Would you transcribe each entry exactly as it stands, omitting the pictures?
──────────
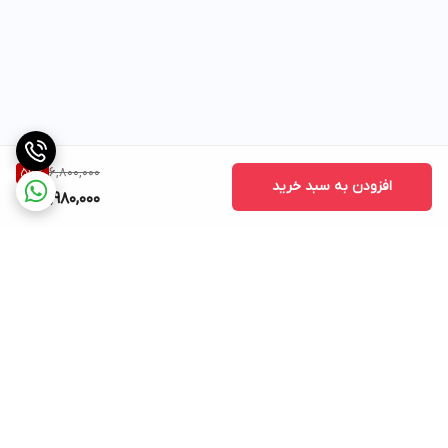
6,800,000
56
%
افزودن به سبد خرید
2,980,000
برگشت به بالا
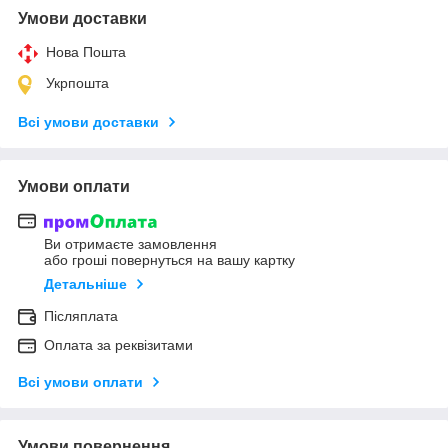
Умови доставки
Нова Пошта
Укрпошта
Всі умови доставки
Умови оплати
Ви отримаєте замовлення
або гроші повернуться на вашу картку
Детальніше
Післяплата
Оплата за реквізитами
Всі умови оплати
Умови повернення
──────────
** WRITTEN ANSWER **
6,800,000
56
%
افزودن به سبد خرید
2,980,000
برگشت به بالا
Умови доставки
Нова Пошта
Укрпошта
Всі умови доставки
Умови оплати
Ви отримаєте замовлення
або гроші повернуться на вашу картку
Детальніше
Післяплата
Оплата за реквізитами
Всі умови оплати
Умови повернення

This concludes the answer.